The 3rd option is the recommended option for running locally, and you can use the --config option to quickly switch between different configurations.

Security

JWT

The Datahub assumes you want to secure it using JWT tokens in combination with an "Authorization" header, carrying a "Bearer " with a valid JWT token.

What a valid token is, depends on your setup, however, we are strict in our interpretation of what that means.

Partial token payload:

{
    "aud": "https://example.mimiro.io",
    "exp": 1615468468,
    "iat": 1615382068,
    "iss": "https://example.mimiro.io"
}

In general we expect the fields "aud", "exp", "iat" and "iss" to be filled out and correct. We also expect the KID header to match an x509 public certificate found in the well-known endpoint.

If you are using JWT for Authentication and Authorization, we expect a list of "scopes": [], with either "datahub:r" and/or "datahub:w" to be present for read and write operations respectively.

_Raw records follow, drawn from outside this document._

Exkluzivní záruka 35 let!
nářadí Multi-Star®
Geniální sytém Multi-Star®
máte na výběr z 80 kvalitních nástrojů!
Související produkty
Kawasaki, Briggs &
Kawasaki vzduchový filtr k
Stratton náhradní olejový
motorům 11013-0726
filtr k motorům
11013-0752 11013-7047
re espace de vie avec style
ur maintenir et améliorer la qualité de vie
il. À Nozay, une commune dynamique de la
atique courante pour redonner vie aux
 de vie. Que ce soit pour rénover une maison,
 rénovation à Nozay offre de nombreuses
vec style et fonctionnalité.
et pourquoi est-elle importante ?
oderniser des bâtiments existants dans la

For this to be valid, the "gty" field of the token must equal "client-credentials", signaling a machine token.

For any other type of token, we expect the "adm" field to be set to true.

OPA

For more advanced authorization scenarios, we support OPA. Open Policy Agent is a generic framework for authorizing users or services.

For OPA to work, you must implement 2 functions on the OPA server:

  • /v1/data/datahub/authz/allow
  • /v1/data/datahub/authz/datasets

The allow function must return a json reponse in this format:

{
    "result": true
}

Valid result is true for valid, false if not.

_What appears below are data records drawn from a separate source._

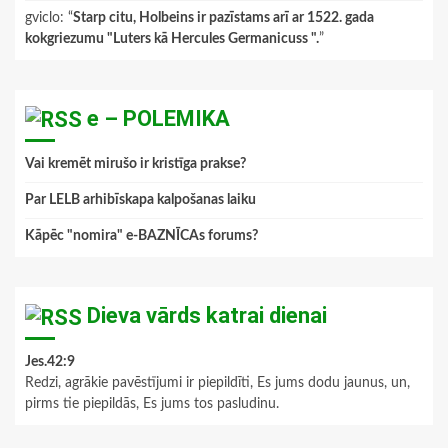
gviclo
: “
Starp citu, Holbeins ir pazīstams arī ar 1522. gada
kokgriezumu "Luters kā Hercules Germanicuss ".
”
e – POLEMIKA
Vai kremēt mirušo ir kristīga prakse?
Par LELB arhibīskapa kalpošanas laiku
Kāpēc "nomira" e-BAZNĪCAs forums?
Dieva vārds katrai dienai
Jes.42:9
Redzi, agrākie pavēstījumi ir piepildīti, Es jums dodu jaunus, un,
pirms tie piepildās, Es jums tos pasludinu.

In case of true, the second function is called to get a list of valid datasets for this user.

This function will return a list of datasets:

{
    "result": ["dataset1", "dataset2"]
}

A special result with ["*"] allows access to all datasets.

A payload with the following data is sent to the OPA service with the request:

{
    "method": "GET/POST",
    "path": "/dataset/<the.dataset>/changes",
    "token": "Raw jwt-token",
    "scopes": "Token scopes if present"
}

Note that the backing implementation of the OPA ruleset is outside of the scope of this documentation, and is in practice up to the OPA service maintainer in your organization. However the functions and their return values are not optional, and must confirm.